Great Solanum quitoense leaves that can get to measure more than 50 centimeters. The gorgeous dwelled veins draw attention. The surface of the leaves is covered with a fine woolly hairiness like velvet.
In Central America the Lulo usually is cultivated under the tops of the trees, since it is essentially an underbrush plant and needs permanent shade with precipitations superiors to 1500 liters m2 annual. The natives directly seed it in the forest in the dark of the underbrush, but the plants only give to good harvests the two or three first years. When they have consumed the little nutrients of the sylvan ground and begins to diminish the production of fruits, the farmers leave the plantation and look for a new zone of the forest where to seed.

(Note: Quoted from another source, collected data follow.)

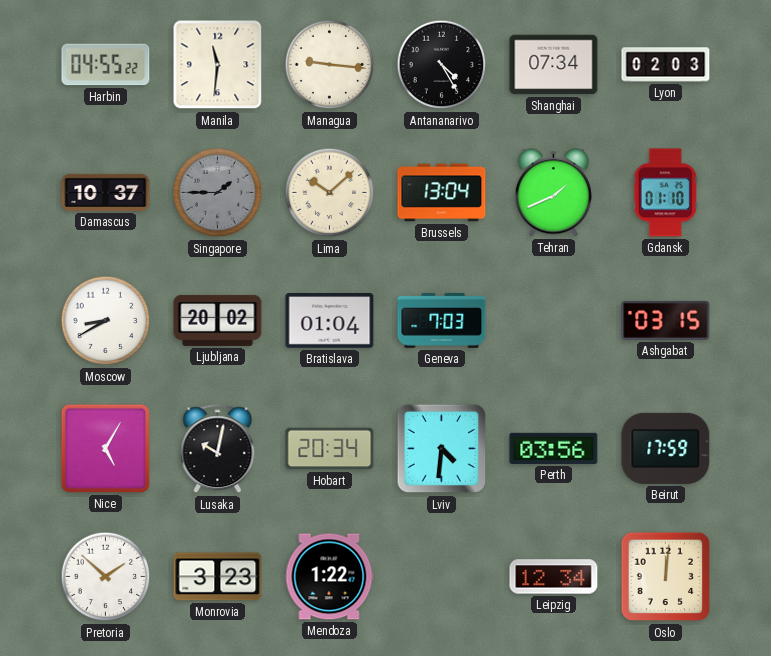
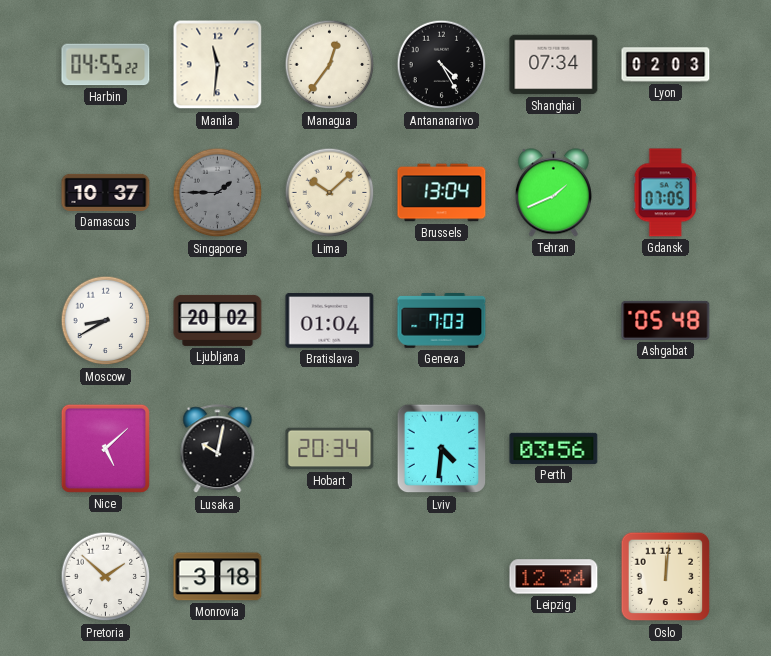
Managua: 9:16 -> 12:36
Gdansk: 01:10 -> 07:05
Ashgabat: 03:15 -> 05:48
Nice: 5:05 -> 5:08
Beirut: 17:59 -> none
Monrovia: 3:23 -> 3:18
Mendoza: 1:22 -> none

Intense dwelled color of the new buds, the petioles, the veins and the face inferior of the leaves. The frightful thorns that protect all the parts of the plant, especially the petioles, the later part of rachis and the veins of the leaves draw attention.
In spite of being an underbrush shrub also it can live to total sun, but the high solar radiation accelerates much its photosynthetic metabolism and shortens its productive life to only one or two harvests of fruits. Consequently it is preferable to throughout cultivate it in dark conditions, obtaining thus fruits during all the year throughout four or five years.

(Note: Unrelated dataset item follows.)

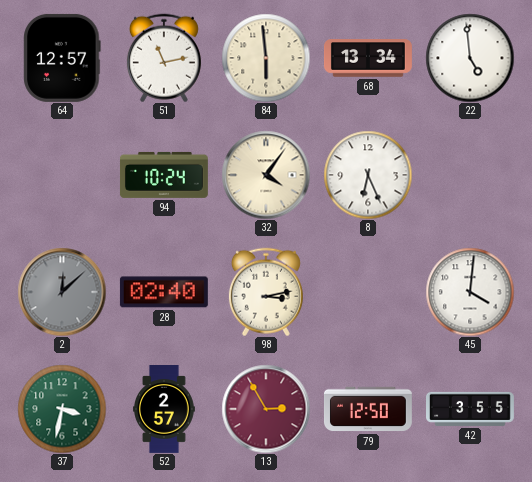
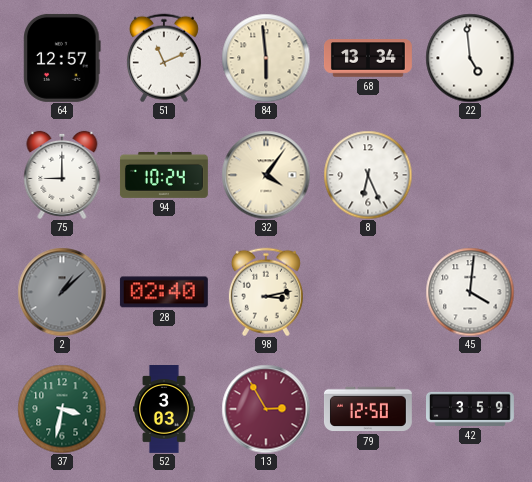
51: 11:13 -> 11:11
75: none -> 9:00
2: 12:08 -> 1:08
52: 2:57 -> 3:03
42: 3:55 -> 3:59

First flower of one of previous Naranjitas of Quito in the middle of the month of June. As much the flowers as the new leaves are covered with a smooth wooliness that to the tact seems velvet.
Same previous flower in detail.
Lateral vision of a flower of Lulo with its abundant smooth hairiness like the velvet.
Woolly chalice of the previous flower.
Solanum quitoense reproduces easily by seeds that take of 3 to 6 weeks in germinating. Also it is possible to be reproduced by stakes of about 30 centimeters, clearing the leaves to avoid the transpiration and seeding them in inclined position in sand dealt with fungicides, because they are very susceptible to being attacked by fungi. Another method more and more used by the nurserymen and the great plantations is the in vitro reproduction of vegetal tissues from meristem. With this method the most productive varieties, more resistant, healthier and with fruits of better quality can be propagated vegetative without danger of contamination by esporas of fungi, obtaining themselves thousands of identical clones to the plant mother.
Still green fruit of Lulo or Naranjita of Quito covered with rigid hairs that nail in the skin as needles and can bring about cutaneous irritations and urticaria in the sensible people. For the harvesting protective gloves are used and the hairs retire with a brush or a rag.
Two naranjitas of Quito with stinging hairs already retired, imported from Colombia and acquired in the section of tropical fruits of a department store of Palma de Mallorca.
Yellowish green pulp of both previous fruits divided in four compartment. Each naranjita can get to contain up to thousand seeds. The pulp is acid, refreshing and very rich in vitamin C, mineral and antioxidants. It is possible to be eaten to teaspoons as if it was a flan. In Central America it is very appreciated the fresh juice slightly diluted with a little water with added sugar.
The Naranjita of Quito is a fruit with a promising future. It has a great potential market in Europe, Asia, the United States and Canada with a foreseeable increase of the exports towards these countries. It would be interesting to foment the culture of this shrub between the Andean farmers.